Я бросаю жетончик в щель автомата, дёргаю за ручку - дзынь! Очень просто. Следующий - дзынь! Дзынь! Мы встретились с Лидой на променаде у моря. Они поцеловались и стали разговаривать, словно бы не замечая моего присутствия. Все мои попытки принять участие в их разговоре окончились полной неудачей. Наконец, когда Лида обмолвилась обо мне в третьем лице, я не выдержал: "Милые леди, я вам, случайно, не мешаю?" Мой вопрос остался без ответа, и я ушёл. Дзынь! Должен же он раскошелиться, наконец!

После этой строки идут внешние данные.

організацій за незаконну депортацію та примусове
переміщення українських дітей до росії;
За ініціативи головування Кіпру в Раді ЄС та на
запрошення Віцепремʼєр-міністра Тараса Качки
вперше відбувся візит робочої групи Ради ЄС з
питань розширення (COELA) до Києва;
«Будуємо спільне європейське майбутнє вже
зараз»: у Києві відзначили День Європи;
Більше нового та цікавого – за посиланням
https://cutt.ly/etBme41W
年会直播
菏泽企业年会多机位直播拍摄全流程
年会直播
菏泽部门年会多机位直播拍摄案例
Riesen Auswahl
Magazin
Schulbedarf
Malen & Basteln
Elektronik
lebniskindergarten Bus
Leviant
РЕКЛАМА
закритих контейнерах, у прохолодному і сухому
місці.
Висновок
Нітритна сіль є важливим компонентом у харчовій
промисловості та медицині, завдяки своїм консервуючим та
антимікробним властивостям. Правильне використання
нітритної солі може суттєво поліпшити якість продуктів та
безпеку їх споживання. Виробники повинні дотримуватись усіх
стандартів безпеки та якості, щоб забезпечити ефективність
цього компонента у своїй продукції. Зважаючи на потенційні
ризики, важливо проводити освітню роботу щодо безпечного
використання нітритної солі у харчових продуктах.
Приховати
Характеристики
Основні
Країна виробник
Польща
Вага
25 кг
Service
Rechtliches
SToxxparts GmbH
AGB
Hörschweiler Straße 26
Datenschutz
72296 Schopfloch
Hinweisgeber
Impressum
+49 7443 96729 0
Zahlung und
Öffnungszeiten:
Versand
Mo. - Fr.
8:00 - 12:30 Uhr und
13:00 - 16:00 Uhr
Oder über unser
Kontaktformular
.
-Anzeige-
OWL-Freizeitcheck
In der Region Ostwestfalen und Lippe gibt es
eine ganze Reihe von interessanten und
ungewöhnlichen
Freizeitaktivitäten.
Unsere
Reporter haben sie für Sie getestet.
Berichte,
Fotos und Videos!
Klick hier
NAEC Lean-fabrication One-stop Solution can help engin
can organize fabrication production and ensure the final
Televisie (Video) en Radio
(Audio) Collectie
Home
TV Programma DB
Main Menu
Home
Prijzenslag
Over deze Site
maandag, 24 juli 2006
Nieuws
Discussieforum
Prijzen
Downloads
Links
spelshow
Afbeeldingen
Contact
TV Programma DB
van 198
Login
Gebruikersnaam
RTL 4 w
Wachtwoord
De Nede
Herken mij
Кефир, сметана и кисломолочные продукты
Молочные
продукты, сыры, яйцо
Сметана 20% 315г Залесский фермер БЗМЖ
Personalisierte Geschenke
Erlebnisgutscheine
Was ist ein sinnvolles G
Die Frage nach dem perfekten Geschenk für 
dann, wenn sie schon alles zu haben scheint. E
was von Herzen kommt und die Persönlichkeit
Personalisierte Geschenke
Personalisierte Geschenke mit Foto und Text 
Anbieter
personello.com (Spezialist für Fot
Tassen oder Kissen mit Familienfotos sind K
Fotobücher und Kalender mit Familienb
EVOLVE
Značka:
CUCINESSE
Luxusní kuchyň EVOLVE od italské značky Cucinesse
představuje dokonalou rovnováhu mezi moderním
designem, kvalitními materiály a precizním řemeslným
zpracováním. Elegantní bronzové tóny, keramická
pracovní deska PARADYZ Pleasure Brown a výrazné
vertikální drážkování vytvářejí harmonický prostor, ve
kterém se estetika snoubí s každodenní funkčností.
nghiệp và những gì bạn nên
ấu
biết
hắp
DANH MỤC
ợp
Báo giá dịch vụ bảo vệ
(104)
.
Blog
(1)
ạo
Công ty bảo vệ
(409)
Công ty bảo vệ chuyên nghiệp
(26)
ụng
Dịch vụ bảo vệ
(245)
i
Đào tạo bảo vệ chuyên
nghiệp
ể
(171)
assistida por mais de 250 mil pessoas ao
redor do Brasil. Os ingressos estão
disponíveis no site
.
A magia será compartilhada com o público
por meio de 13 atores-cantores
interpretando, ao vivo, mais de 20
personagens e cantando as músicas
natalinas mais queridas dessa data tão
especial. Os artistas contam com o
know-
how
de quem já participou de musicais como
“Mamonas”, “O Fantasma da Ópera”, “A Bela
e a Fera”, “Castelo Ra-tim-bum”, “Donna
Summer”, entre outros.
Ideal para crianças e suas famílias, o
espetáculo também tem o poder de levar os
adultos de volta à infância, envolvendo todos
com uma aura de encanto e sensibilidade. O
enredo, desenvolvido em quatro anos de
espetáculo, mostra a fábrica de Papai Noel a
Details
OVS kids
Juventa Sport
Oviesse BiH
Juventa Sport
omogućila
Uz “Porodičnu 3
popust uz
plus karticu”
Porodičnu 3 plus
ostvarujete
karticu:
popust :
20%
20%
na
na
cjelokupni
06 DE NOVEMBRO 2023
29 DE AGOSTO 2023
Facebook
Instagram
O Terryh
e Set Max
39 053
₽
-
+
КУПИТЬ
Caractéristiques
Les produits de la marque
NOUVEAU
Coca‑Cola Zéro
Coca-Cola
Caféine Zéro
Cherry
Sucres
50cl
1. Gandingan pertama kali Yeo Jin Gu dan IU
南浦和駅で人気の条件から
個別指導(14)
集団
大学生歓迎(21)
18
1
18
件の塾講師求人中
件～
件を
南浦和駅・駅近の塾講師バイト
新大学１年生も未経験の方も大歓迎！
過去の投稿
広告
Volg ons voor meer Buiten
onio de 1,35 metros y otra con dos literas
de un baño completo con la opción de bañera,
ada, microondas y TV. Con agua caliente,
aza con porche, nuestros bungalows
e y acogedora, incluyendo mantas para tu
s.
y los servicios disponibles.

- Ну что, выиграл что-нибудь?- спрашивает Лил. - Всё проиграл?- говорит Лида. - Ничего не потерять - значит, уже выиграть,- веско заявляю я. Лида говорит: "Ну что ж, тебе виднее". - А давайте сфотографируемся все втроём,- предлагает Лил. Фотограф, навострив уши, издаёт призывную улыбку. Я отворачиваюсь. - Идите вдвоём. - Почему?- удивляется Лида. - Я не люблю фотографий. Всё когда-нибудь становится прошлым, а я не люблю гербарии. - Какой ты умный,- качает она головой. - Да,- скромно говорю я.- Но, увы, это редко помогает. - Помогает в чём?- спрашивает она. - Это не мешает иногда совершать глупости. - Вот как? - Да,- говорю я.- Когда в поезде тебе на голову падает чемодан, он не спрашивает тебя, знаешь ли ты что-нибудь о силе инерции. - Но можно уйти из-под него,- возражает она. - Не уверен. - Хватит, хватит, хватит,- вмешивается Лил.- Сейчас он втянет тебя в дебри. Не поддавайся ему,- говорит она Лиде. Лида просяще смотрит на меня. - Мне бы хотелось, чтобы мы были втроём,- говорит она. Я колеблюсь. - Ладно,- наконец, сдаюсь я.- Быть любезным - тоже удовольствие. - Только давайте быстрее!- торопит нас Лил.- А то стемнеет скоро. Будем похожи на привидений.

Фотограф возится со своим аппаратом, торопливо производя невидимые манипуляции. Свет в глаза. Заходящее над морем солнце.

...........................

И я подумал, что лето кончается и кончилось уже, и скоро осень, ведь так бывает осенью, бархатный сезон. Так просторно, когда всё сверкает от солнца, улицы, проспекты, стекло, и можно дышать, дышать, так много воздуха, что его, кажется, нет совсем. Так много места для света. Как в комнате, когда в неё впускают день, но комната не может вместить столько простора, ни одна комната не может вместить столько света, и кажется, стены стали прозрачны, и нет комнат, коридоров, улиц, нет того, что внутри, и того, что снаружи, только свет, сверкающий, прохладный. Пространство. Зеркала стёкол. Так бывает, когда начинается осень. И ещё на закате. Как сейчас. Когда всё замерло, сама невесомость, и вот, затаить дыхание и замереть так, тебя нет уже, и нет ничего, что не ты. И щемит сердце. Но что-то уже тянет тебя назад, в комнату, и ты не хочешь оборачиваться, но уже обернулся, и поздно знать, что там ничего нет. Ты уже обернулся. Лида. Я боюсь потревожить её, грубо ворваться в этот хрусталь, его холод и чистоту, его свет. И уже не могу не сделать этого. Она встрепенётся, скажет: "Что?" И отвернётся, застигнутая врасплох, может быть, закусит губу. Станет мучительно собираться с мыслями, её губы робко станут нащупывать улыбку, неуверенно, ей нужно будет ответить. Она скажет: "Что?" Но я должен. Прости. - Ты сказала ей о нас? - Нет. Она не пошевелилась. Она сказала: "Нет. Но она знает".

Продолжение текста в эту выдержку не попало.